+++ MATERIAL SHOWN +++
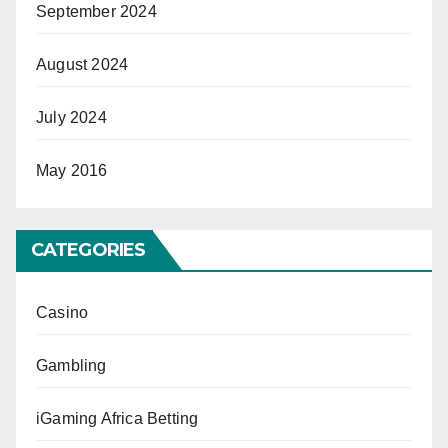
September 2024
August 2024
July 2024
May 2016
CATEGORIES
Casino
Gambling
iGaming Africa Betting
+++
+++ MATERIAL SHOWN +++
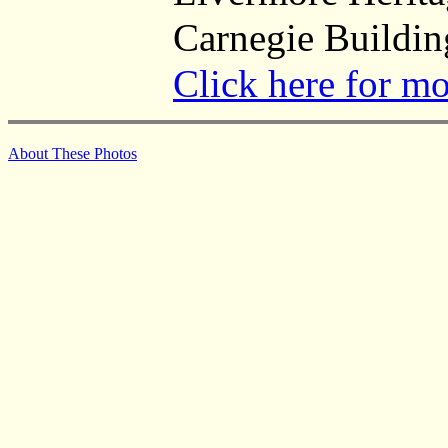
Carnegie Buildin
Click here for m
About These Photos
+++
+++ MATERIAL SHOWN +++
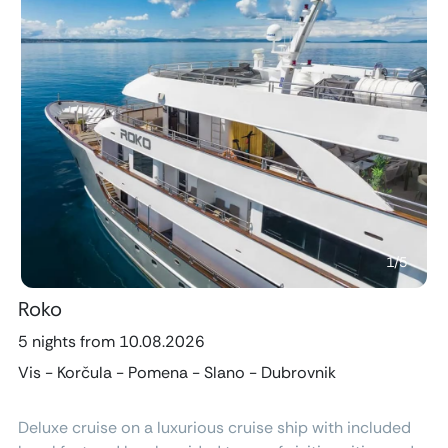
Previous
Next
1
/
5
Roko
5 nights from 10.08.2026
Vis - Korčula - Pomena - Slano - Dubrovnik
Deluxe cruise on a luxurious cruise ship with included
+++
REQUIRED WORK:
With the line that has "September 2024" as the first and the line that has "iGaming Africa Betting" as the last, repeat exactly that run of lines above and no more.

ANSWER TO THE EXERCISE:
September 2024
August 2024
July 2024
May 2016
CATEGORIES
Casino
Gambling
iGaming Africa Betting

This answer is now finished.